The Safeguards Rule, which required financial institutions to report security breaches found in their systems as soon as they occur, was recently amended by the federal government. Organizations must notify the Federal Trade Commission (FTC) "as soon as possible," but no later than 30 days, of any security issue involving the information of 500 or more customers.
It has been made mandatory for organizations to report the FTC in case any malicious or unauthorized entity gains illicit access to unencrypted customer data. However, this requirement is only applicable if the data is encrypted and hackers have obtained access to the encryption keys.
From April 2024, the new regulation will go into effect 180 days after it is published in the Federal Register.

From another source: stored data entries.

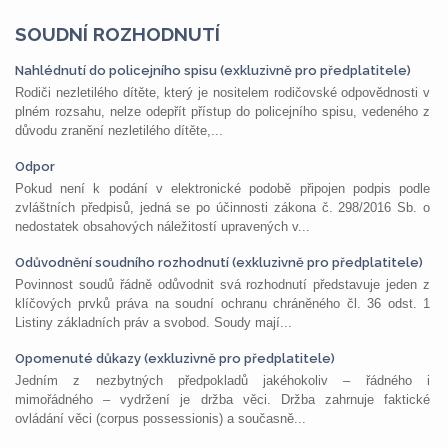
SOUDNÍ ROZHODNUTÍ
Nahlédnutí do policejního spisu (exkluzivně pro předplatitele)
Rodiči nezletilého dítěte, který je nositelem rodičovské odpovědnosti v
plném rozsahu, nelze odepřít přístup do policejního spisu, vedeného z
důvodu zranění nezletilého dítěte,...
Odpor
Pokud není k podání v elektronické podobě připojen podpis podle
zvláštních předpisů, jedná se po účinnosti zákona č. 298/2016 Sb. o
nedostatek obsahových náležitostí upravených v...
Odůvodnění soudního rozhodnutí (exkluzivně pro předplatitele)
Povinnost soudů řádně odůvodnit svá rozhodnutí představuje jeden z
klíčových prvků práva na soudní ochranu chráněného čl. 36 odst. 1
Listiny základních práv a svobod. Soudy mají...
Opomenuté důkazy (exkluzivně pro předplatitele)
Jedním z nezbytných předpokladů jakéhokoliv – řádného i
mimořádného – vydržení je držba věci. Držba zahrnuje faktické
ovládání věci (corpus possessionis) a současně...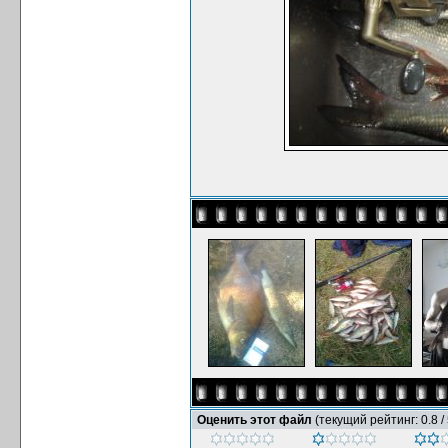
Оценить этот файл
(текущий рейтинг: 0.8 / 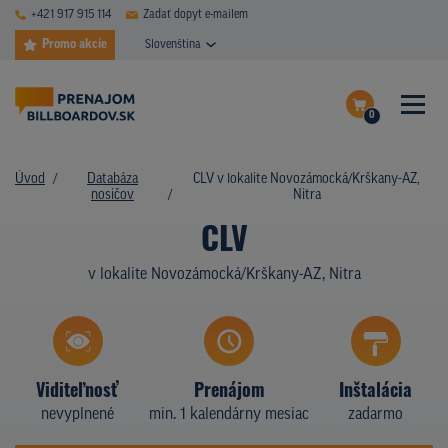
+421 917 915 114
Zadať dopyt e-mailem
Promo akcie
Slovenština
0
ČASTÉ DOTAZY
Dokončiť dopyt
Úvod
Databáza
CLV v lokalite Novozámocká/Krškany-AZ,
DATABÁZA NOSIČOV
nosičov
Nitra
Zobraziť nosiče na mape
CLV
PLOCHY V AKCII
v lokalite Novozámocká/Krškany-AZ, Nitra
CENY
TYPY NOSIČOV
Z PRAXE
Viditeľnosť
Prenájom
Inštalácia
nevyplnené
min. 1 kalendárny mesiac
zadarmo
KTO SME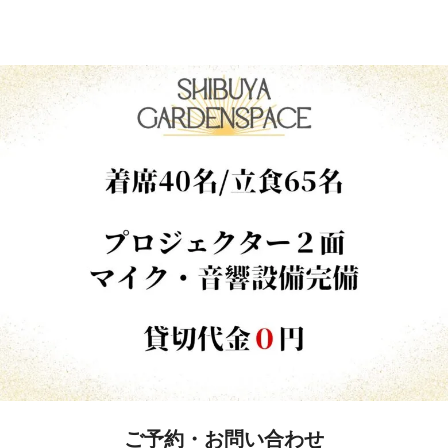
ご予約・お問い合わせ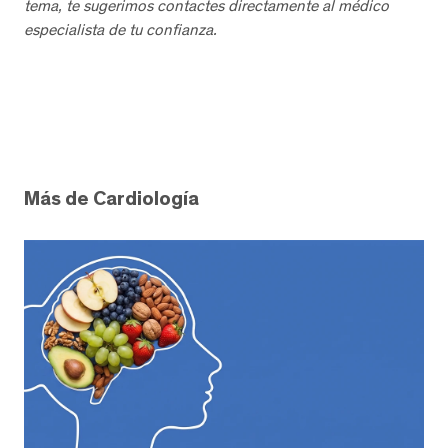
tema, te sugerimos contactes directamente al médico
especialista de tu confianza.
Más de Cardiología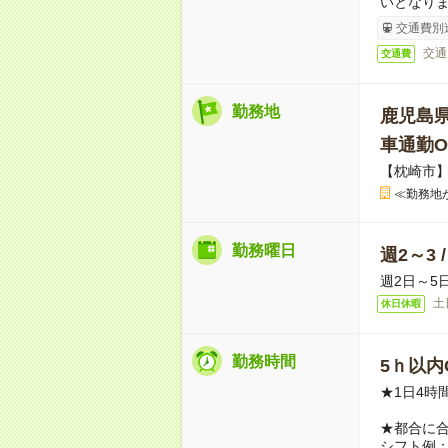
いとなり
交通費別
交通
交通費
勤務地
鹿児島
車通勤O
【枕崎市
≪勤務地
勤務曜日
週2～3 
週2日～5
土
休日休暇
勤務時間
5ｈ以内O
★1日4時
★都合に
シフト例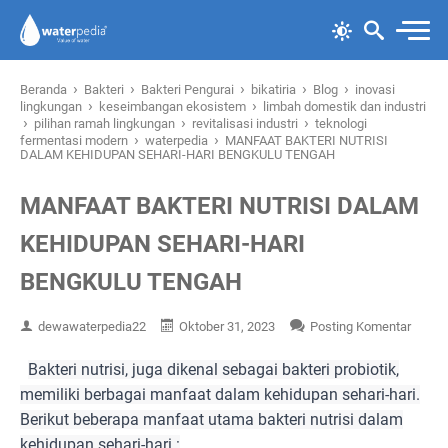
›
›
›
›
›
Beranda
Bakteri
Bakteri Pengurai
bikatiria
Blog
inovasi
›
›
lingkungan
keseimbangan ekosistem
limbah domestik dan industri
›
›
›
pilihan ramah lingkungan
revitalisasi industri
teknologi
›
›
fermentasi modern
waterpedia
MANFAAT BAKTERI NUTRISI
DALAM KEHIDUPAN SEHARI-HARI BENGKULU TENGAH
MANFAAT BAKTERI NUTRISI DALAM
KEHIDUPAN SEHARI-HARI
BENGKULU TENGAH
dewawaterpedia22
Oktober 31, 2023
Posting Komentar
Bakteri nutrisi, juga dikenal sebagai bakteri probiotik,
memiliki berbagai manfaat dalam kehidupan sehari-hari.
Berikut beberapa manfaat utama bakteri nutrisi dalam
kehidupan sehari-hari :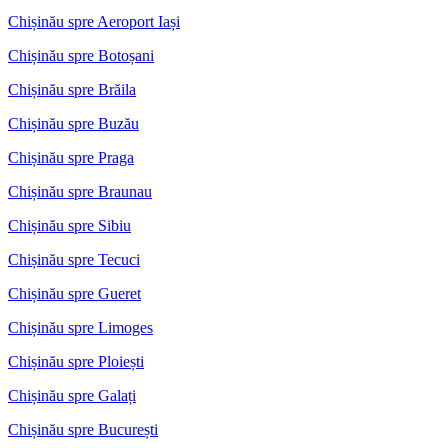
Chișinău spre Aeroport Iași
Chișinău spre Botoșani
Chișinău spre Brăila
Chișinău spre Buzău
Chișinău spre Praga
Chișinău spre Braunau
Chișinău spre Sibiu
Chișinău spre Tecuci
Chișinău spre Gueret
Chișinău spre Limoges
Chișinău spre Ploiești
Chișinău spre Galați
Chișinău spre București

FTC further informs that following the discovery of a security incident, non-banking financial institutions will have to use the FTC's online site to report pertinent information to the commission. The identity and contact details of the reporting institution, the number of customers affected, a description of the data disclosed, the date of exposure, and the length of the incident should all be included in a thorough breach report.
Moreover, the amendment will also enable firms to notify the FTC in case the public disclosure of the breach jeopardizes their investigation or national security. An official from law enforcement may as well ask for an additional 60-day delay before making the information public.
The FTC's Bureau of Consumer Protection head, Samuel Levine, stressed that businesses that are entrusted with private financial data must be open and honest "if that information has been compromised." These businesses should be given "additional incentive" by the new disclosure obligation to actually protect the data of their customers.
In October 2021, the FTC released revised guidelines to improve data security while also inviting public feedback on a proposed supplemental amendment to the data breach reporting standards. The new amendment was ultimately accepted by a unanimous vote of three to one.